[Records excerpted from a collection]

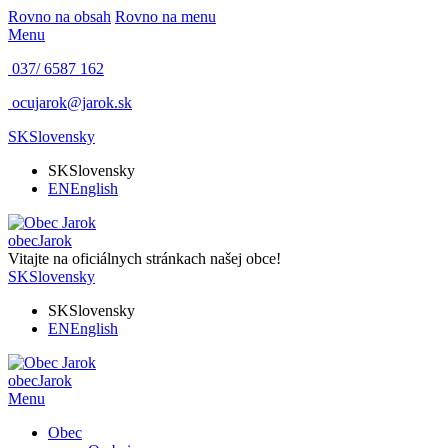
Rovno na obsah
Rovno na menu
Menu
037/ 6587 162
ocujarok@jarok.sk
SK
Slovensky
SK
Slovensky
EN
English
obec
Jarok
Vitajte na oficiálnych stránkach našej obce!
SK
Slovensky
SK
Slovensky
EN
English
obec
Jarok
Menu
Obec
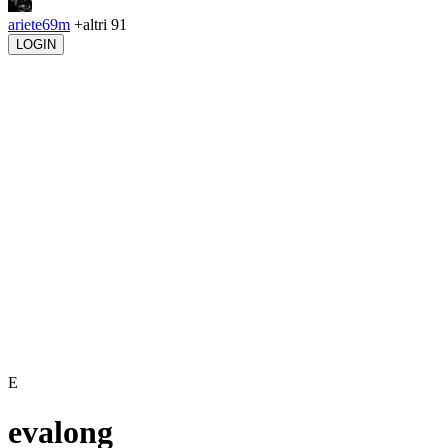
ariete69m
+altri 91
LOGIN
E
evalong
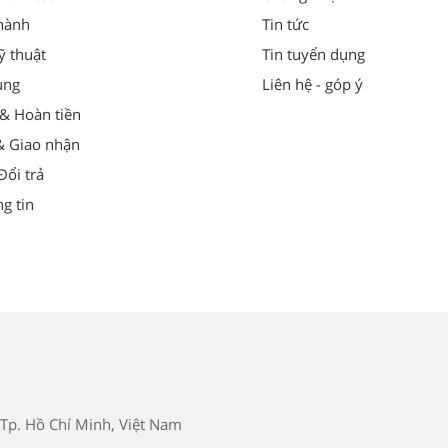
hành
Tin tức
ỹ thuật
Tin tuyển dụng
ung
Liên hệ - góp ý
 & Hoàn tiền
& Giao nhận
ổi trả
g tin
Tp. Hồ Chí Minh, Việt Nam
* * *
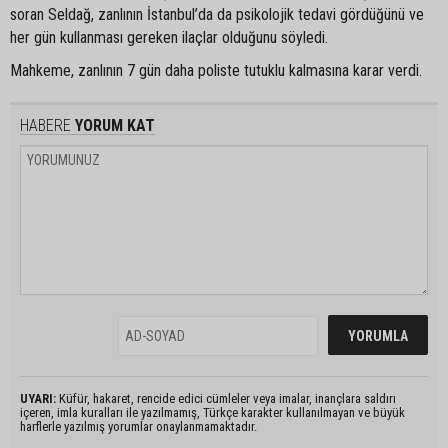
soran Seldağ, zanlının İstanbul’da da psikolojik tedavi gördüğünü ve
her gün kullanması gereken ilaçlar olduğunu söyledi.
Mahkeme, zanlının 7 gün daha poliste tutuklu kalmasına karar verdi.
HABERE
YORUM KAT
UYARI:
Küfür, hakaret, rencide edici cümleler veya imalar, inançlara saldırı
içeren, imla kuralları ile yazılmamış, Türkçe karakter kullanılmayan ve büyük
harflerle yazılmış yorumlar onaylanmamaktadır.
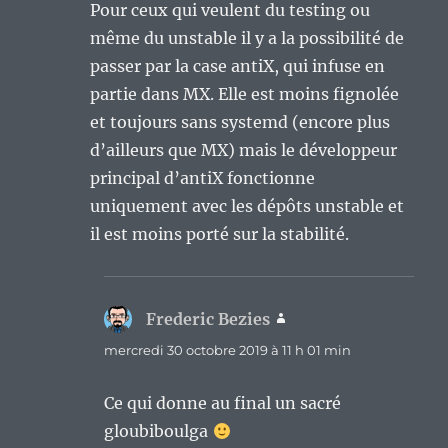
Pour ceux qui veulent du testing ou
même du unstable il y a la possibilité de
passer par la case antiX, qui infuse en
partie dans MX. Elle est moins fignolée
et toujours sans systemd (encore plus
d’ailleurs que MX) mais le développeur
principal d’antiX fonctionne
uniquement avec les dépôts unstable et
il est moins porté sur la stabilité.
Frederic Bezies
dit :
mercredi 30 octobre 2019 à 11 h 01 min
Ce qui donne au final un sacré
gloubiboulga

◆ **EXERCISE DIRECTIONS**: Tally the lines in the records containing the string "zanlının"; output only the tally.

◆ **EXPECTED ANSWER**: 2